Add fsspec functionality to `viirs_sdr` reader #2534

martin-rdz · 2023-07-23T16:00:10Z

Adds to Add support for s3 buckets in OLCI and ABI l1 readers #1439
Tests added
Fully documented

Add the option to read AWS S3 files in the viirs_sdr reader, similarly to the abi_l1b version, as described in the documentation.
h5py also is fine with the return of satpy.readers.open_file_or_filename.
(Thanks to @ajelenak for the inspiration in his jupyter notebook).
Though I am not sure where to properly document the added functionality.

Cheers,
martin

djhoese

Looks good to me, but I haven't been a big part of these types of changes in Satpy. I'm hoping @pnuu or @mraspaud can take a look at this before it gets merged. We may want to have some tests added for this, but I'm not sure if we required it for the changes to the NetCDF helper file handler.

Thanks so much for starting the work on this though.
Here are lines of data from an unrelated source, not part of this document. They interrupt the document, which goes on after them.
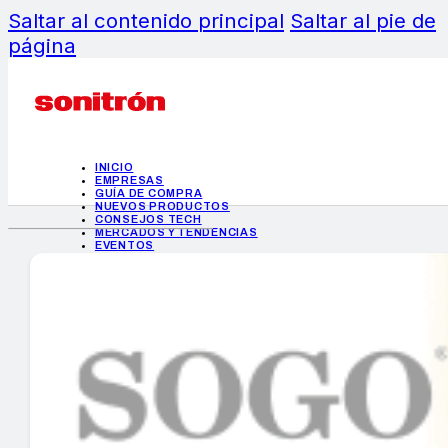
Saltar al contenido principal
Saltar al pie de
página
INICIO
EMPRESAS
GUÍA DE COMPRA
NUEVOS PRODUCTOS
CONSEJOS TECH
MERCADOS Y TENDENCIAS
EVENTOS
HEMEROTECA
INICIO
EMPRESAS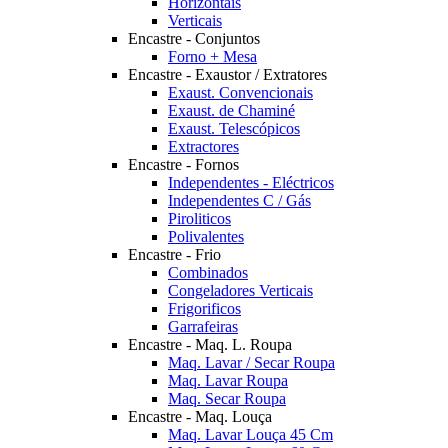
Horizontais
Verticais
Encastre - Conjuntos
Forno + Mesa
Encastre - Exaustor / Extratores
Exaust. Convencionais
Exaust. de Chaminé
Exaust. Telescópicos
Extractores
Encastre - Fornos
Independentes - Eléctricos
Independentes C / Gás
Piroliticos
Polivalentes
Encastre - Frio
Combinados
Congeladores Verticais
Frigorificos
Garrafeiras
Encastre - Maq. L. Roupa
Maq. Lavar / Secar Roupa
Maq. Lavar Roupa
Maq. Secar Roupa
Encastre - Maq. Louça
Maq. Lavar Louça 45 Cm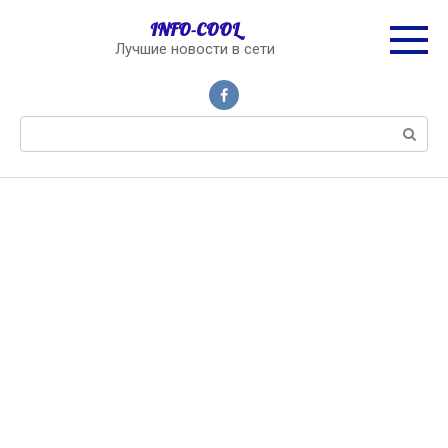
Перейти
INFO-COOL
к
Лучшие новости в сети
контенту
Поиск: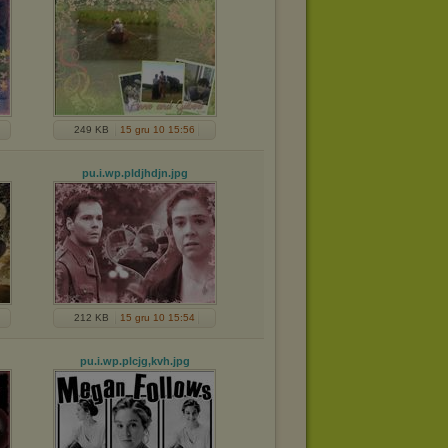
249 KB
15 gru 10 15:56
pu.i.wp.pldjhdjn
.jpg
212 KB
15 gru 10 15:54
pu.i.wp.plcjg,kvh
.jpg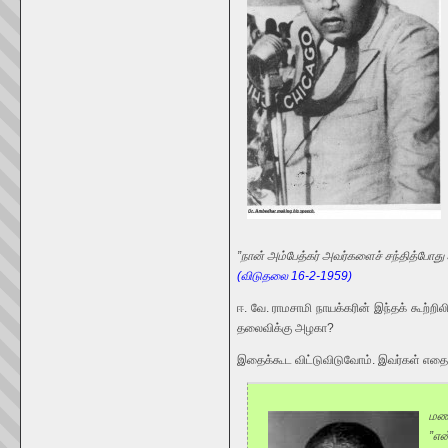
”நான் அம்பேத்கர் அவர்களைச் சந்தித்போது 
(விடுதலை 16-2-1959)
ஈ. வே. ராமசாமி நாயக்கரின் இந்தக் கூற்றி
தலைவிக்கு அழகா?
இதைக்கூட விட்டுவிடுவோம். இவர்கள் எதை
மணி
”என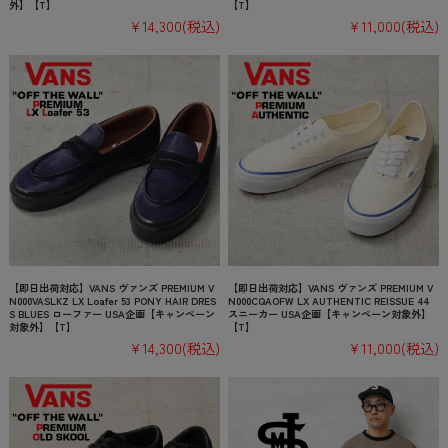
外】【T】
【T】
¥14,300
(税込)
¥11,000
(税込)
【即日出荷対応】VANS ヴァンズ PREMIUM V
【即日出荷対応】VANS ヴァンズ PREMIUM V
N000VASLKZ LX Loafer 53 PONY HAIR DRES
N000CQAOFW LX AUTHENTIC REISSUE 44
S BLUES ローファー USA企画【キャンペーン
スニーカー USA企画【キャンペーン対象外】
対象外】【T】
【T】
¥14,300
(税込)
¥11,000
(税込)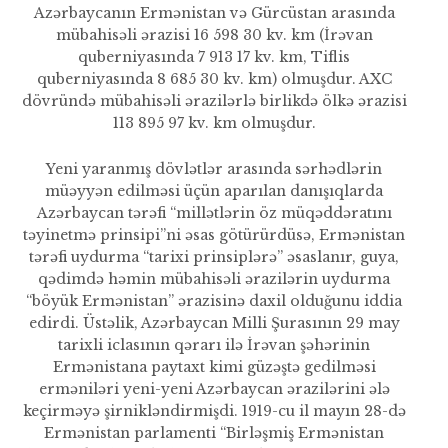
Azərbaycanın Ermənistan və Gürcüstan arasında
mübahisəli ərazisi 16 598 30 kv. km (İrəvan
quberniyasında 7 913 17 kv. km, Tiflis
quberniyasında 8 685 30 kv. km) olmuşdur. AXC
dövründə mübahisəli ərazilərlə birlikdə ölkə ərazisi
113 895 97 kv. km olmuş­dur.
Yeni yaranmış dövlətlər arasında sərhədlərin
müəyyən edilməsi üçün aparılan da­nışıqlarda
Azərbaycan tərəfi “millətlərin öz müqəddəratını
təyinetmə prinsipi”ni əsas götürürdüsə, Ermənistan
tərəfi uydurma “tarixi prinsiplərə” əsaslanır, guya,
qədimdə həmin mübahisəli ərazilərin uydurma
“böyük Ermənistan” ərazisinə daxil olduğunu iddia
edirdi. Üstəlik, Azərbaycan Milli Şurasının 29 may
tarixli iclasının qərarı ilə İrəvan şəhərinin
Ermənistana paytaxt kimi güzəştə gedilməsi
erməniləri yeni-yeni Azərbaycan ərazilərini ələ
keçirməyə şirnikləndirmişdi. 1919-cu il mayın 28-də
Ermənistan parlamenti “Birləşmiş Ermənistan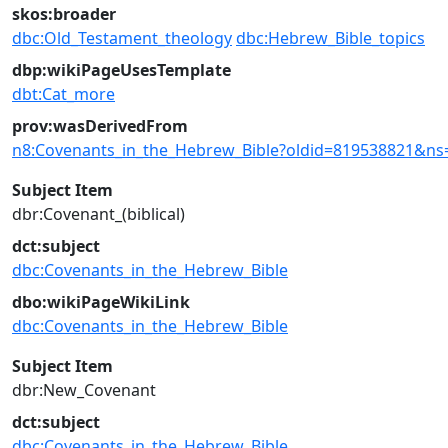
skos:broader
dbc:Old_Testament_theology
dbc:Hebrew_Bible_topics
dbp:wikiPageUsesTemplate
dbt:Cat_more
prov:wasDerivedFrom
n8:Covenants_in_the_Hebrew_Bible?oldid=819538821&ns
Subject Item
dbr:Covenant_(biblical)
dct:subject
dbc:Covenants_in_the_Hebrew_Bible
dbo:wikiPageWikiLink
dbc:Covenants_in_the_Hebrew_Bible
Subject Item
dbr:New_Covenant
dct:subject
dbc:Covenants_in_the_Hebrew_Bible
This will be great to have.

djhoese · 2023-07-24T15:10:47Z

Hm looks like these changes are breaking the test_epic_l1b_h5.py tests:

FAILED satpy/tests/reader_tests/test_epic_l1b_h5.py::TestEPICL1bReader::test_times - UnicodeDecodeError: 'utf-8' codec can't decode byte 0x89 in position 0: invalid start byte
FAILED satpy/tests/reader_tests/test_epic_l1b_h5.py::TestEPICL1bReader::test_counts_calibration - UnicodeDecodeError: 'utf-8' codec can't decode byte 0x89 in position 0: invalid start byte
FAILED satpy/tests/reader_tests/test_epic_l1b_h5.py::TestEPICL1bReader::test_refl_calibration - UnicodeDecodeError: 'utf-8' codec can't decode byte 0x89 in position 0: invalid start byte
FAILED satpy/tests/reader_tests/test_epic_l1b_h5.py::TestEPICL1bReader::test_bad_calibration - UnicodeDecodeError: 'utf-8' codec can't decode byte 0x89 in position 0: invalid start byte
FAILED satpy/tests/reader_tests/test_epic_l1b_h5.py::TestEPICL1bReader::test_load_ancillary - UnicodeDecodeError: 'utf-8' codec can't decode byte 0x89 in position 0: invalid start byte

I don't see any mocking in the tests so this looks like it is purely these changes that are breaking things. I could be wrong too...

ajelenak · 2023-09-04T16:55:25Z

Hello!

Since I was mentioned here related to access to HDF5 files in the cloud, here's the link to my recent presentation about cloud-optimized HDF5 files (applies to netCDF-4 files, too). I hope you find it useful.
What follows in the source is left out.